Let’s do a memory exercise: how many times in the last year have you heard Pedro Sánchez, Núñez Feijóo, Pere Aragonès or Isabel Díaz Ayuso talk about the garbage collection system in your neighbourhood, the mess of scooters and bikes in the street or the frequency of the subway that he takes every day to go to work. few? None? Surely none.

However, for all of us, that the garbage truck takes the bag, that the metro runs at reasonable cadences or that the water that comes out of the tap tastes like water is more important than, for example, the umpteenth row about the renovation of the General Council of the Judiciary.

Without wanting to trivialize the big issues that seize it – even street sweepers need a justice that works – what is unquestionable is that politics – and, as will be seen later, particularly Spanish politics – has never had a special interest in that part detail of the public management that is the government of the cities.

And all this, despite the fact that 86% of the people who live in Spain live in urban areas, more or less extensive, more or less populated.

Actually, if you think about it, today the emptied Spain is more famous than the overpopulated Spain. It is a contradiction. But that’s how it is.

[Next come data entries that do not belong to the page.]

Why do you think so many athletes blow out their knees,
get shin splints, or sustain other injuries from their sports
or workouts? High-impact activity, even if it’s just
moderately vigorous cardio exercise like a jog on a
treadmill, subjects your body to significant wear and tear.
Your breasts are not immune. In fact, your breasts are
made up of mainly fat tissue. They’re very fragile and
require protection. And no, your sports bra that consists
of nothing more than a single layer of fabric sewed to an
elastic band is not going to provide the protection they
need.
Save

Rather. In Spain, the fact that urban power is a matter of little relevance is a tradition. A political tradition derived from how our parents and grandparents shared power in the re-foundation of democracy back in 1978 of the last century. On one side, the central government; to the other, the autonomous communities. And below and far away, the municipalities.

The municipalities worry. Do not forget an important detail of the transition: Tarradellas arrived in Catalonia before they let us elect our first democratic mayors. Narcís Serra in Barcelona, ​​Tierno Galván in Madrid. And so all.

But, over time, it has happened that today the cities have become the tractor -that we use this word that we associate with the rural world to explain an urban phenomenon is descriptive per se- of the countries. All over the world. Today more than a few decades ago, the future depends on what happens in them, how they are organized, how they grow, how they coexist and how their enormous contradictions are resolved. Like it or not, but that’s how it is.

Most European countries have long since realized this change. And they began to think about how their urban agglomerations should be governed. Italy, Germany, France did it… each one in their own way reformed their political maps. Spain, no.

That is what the book is about, which was presented in Barcelona on Tuesday afternoon by the political scientist Mariona Tomás –editor of the text in which fifteen other authors participate– and the sociologist Marc Martí-Costa.

Metropolis without government (Tirant, 2023) is a book that may be somewhat dense, but it addresses everything that has been written above. From the invisibility of that meticulous policy that addresses the things that happen in the corner of the house. And the urgency of organizing it better.

The central thesis of the book is that we have been stranded in an ancient conception of political geography. Anchored on the edges of a national map that no longer exists.

It would not only be better but possibly even fairer. Because transferring that common logic to a shared policy could lead to a more accurate redistribution of resources. Cultural, health, residential, environmental resources… Almost everything. That is what the necessary recognition of the metropolitan realities in Spain that the book deals with is about.

Postscript: if the idea has convinced you, don’t forget that May 28 – municipal elections! – is a propitious day to take sides with those who best defend this necessary innovation.